Situations considered by the Professional Practice Committee dealing with closing dates, cashback deals and settlement with lenders’ agents
1st August 2002 | Bruce Ritchie

Closing Dates and Notes of Interest

The Committee first published a guideline on closing dates in 1991. This has been updated on a number of occasions, most recently in February 1999. The Guideline can be found in the Parliament House Book Volume 3 at page F980. In a particular transaction solicitors acted for a prospective purchaser. They noted interest with the estate agents selling the property and were advised that there was one other note of interest. No closing date had been fixed. The solicitors submitted an offer and received a verbal acceptance by the estate agents. The offer was passed to the seller’s solicitors but in the following week those solicitors advised that a better offer had been received from another party which the seller now wished to accept. The first solicitors complained that there client was distressed as “she thought that she had secured the property” although she had been advised that the contract was not binding until missives were concluded. The firm felt that the seller’s solicitors should have withdrawn from acting rather than accept their client’s instructions and sought a change to the Guideline to that effect. The Committee observed (a) that the solicitors and their client knew that there was another interest noted; (b) that the offer had been submitted to estate agents and there had been no prior communications with the seller’s solicitors; and (c) that no qualified acceptance had been issued.

The Committee therefore agreed that in the circumstances the sellers’ solicitors were not under any duty to withdraw from acting and declined to amend the Practice Guideline. The Guideline does not require solicitors to fix a closing date if more than one interest is noted. The Committee are of the view that noting an interest does not imply an undertaking that the prospective purchaser will be given an opportunity to offer. Such an undertaking would have to be expressed.  

Cash Back Deals

Solicitors acting for a builder sought guidance on the question of “cash back” payments.

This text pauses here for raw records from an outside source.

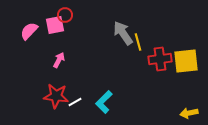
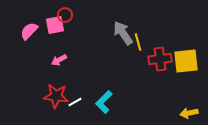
pink arrow: rotated 147 degrees counterclockwise
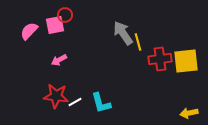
cyan L-shape: moved 3 px left, 1 px down; rotated 60 degrees counterclockwise
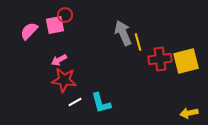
gray arrow: rotated 10 degrees clockwise
yellow square: rotated 8 degrees counterclockwise
red star: moved 8 px right, 16 px up
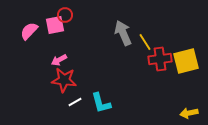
yellow line: moved 7 px right; rotated 18 degrees counterclockwise
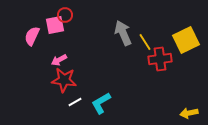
pink semicircle: moved 3 px right, 5 px down; rotated 18 degrees counterclockwise
yellow square: moved 21 px up; rotated 12 degrees counterclockwise
cyan L-shape: rotated 75 degrees clockwise
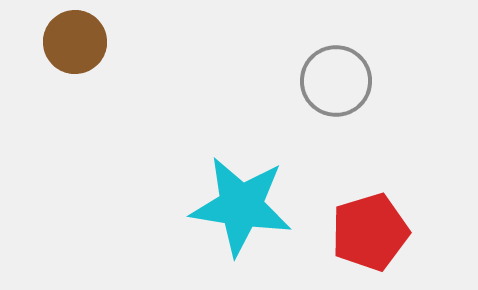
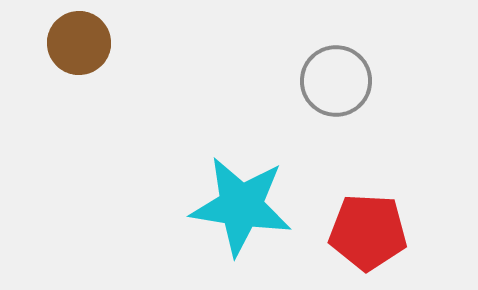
brown circle: moved 4 px right, 1 px down
red pentagon: moved 2 px left; rotated 20 degrees clockwise
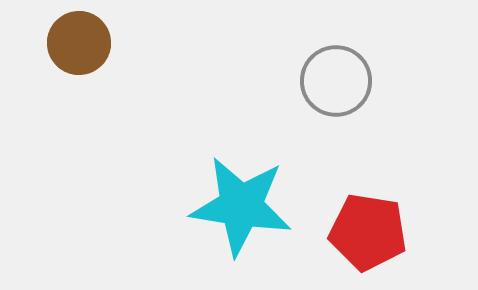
red pentagon: rotated 6 degrees clockwise
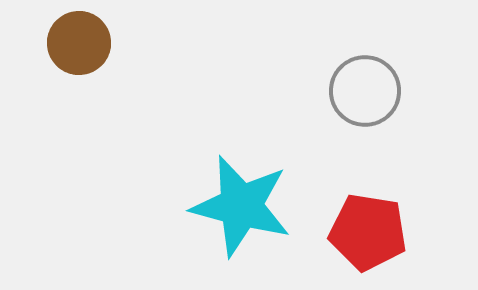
gray circle: moved 29 px right, 10 px down
cyan star: rotated 6 degrees clockwise
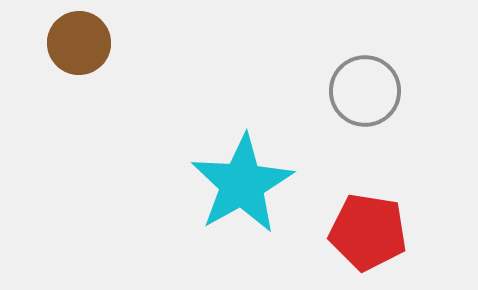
cyan star: moved 1 px right, 22 px up; rotated 28 degrees clockwise
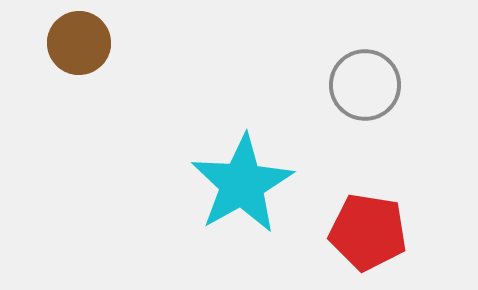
gray circle: moved 6 px up
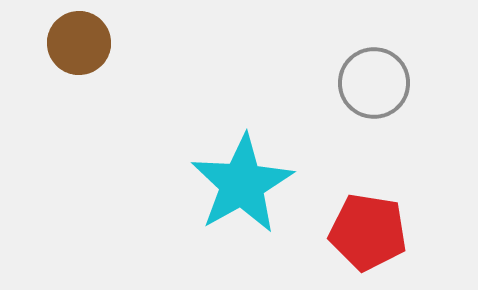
gray circle: moved 9 px right, 2 px up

The Committee agreed that unless the cash back position is disclosed to the purchaser’s lender there is a risk that the sellers may be involved in allegations of conspiracy to defraud the lender. The Committee therefore advised that the builder’s solicitors should seek evidence from the purchaser’s lender of their consent to the cash back deal. Without such evidence the sellers should therefore insist on the net price being inserted in the title deeds rather than the price before the cash back is deducted. In practice it is believed that most lenders are comfortable with the concept of a modest cash back deal on a new build property.

Settlement with Separate Agents acting for Lender

In a commercial security, the lenders were separately represented and their agents insisted on delivery of an executed and stamped disposition in favour of the purchaser before they would release the loan funds. Clearly the transaction could not be settled and a disposition obtained unless funds were made available. In the particular case the lenders were eventually satisfied with a faxed copy of the executed disposition. The Committee noted that the matter can be dealt with if the disposition is sent by the seller’s agents to the purchaser’s agents to be held as undelivered with authority to send it on to the lender’s agents also to be held as undelivered – although of course it would not be stamped at that stage. However, the Committee agreed that if the lender’s agents have such a requirement the borrower’s agents must be advised at the earliest opportunity as such a requirement is regarded as a departure from normal practice.  Failure to make such a requirement known until the last minute could be regarded as misleading another solicitor.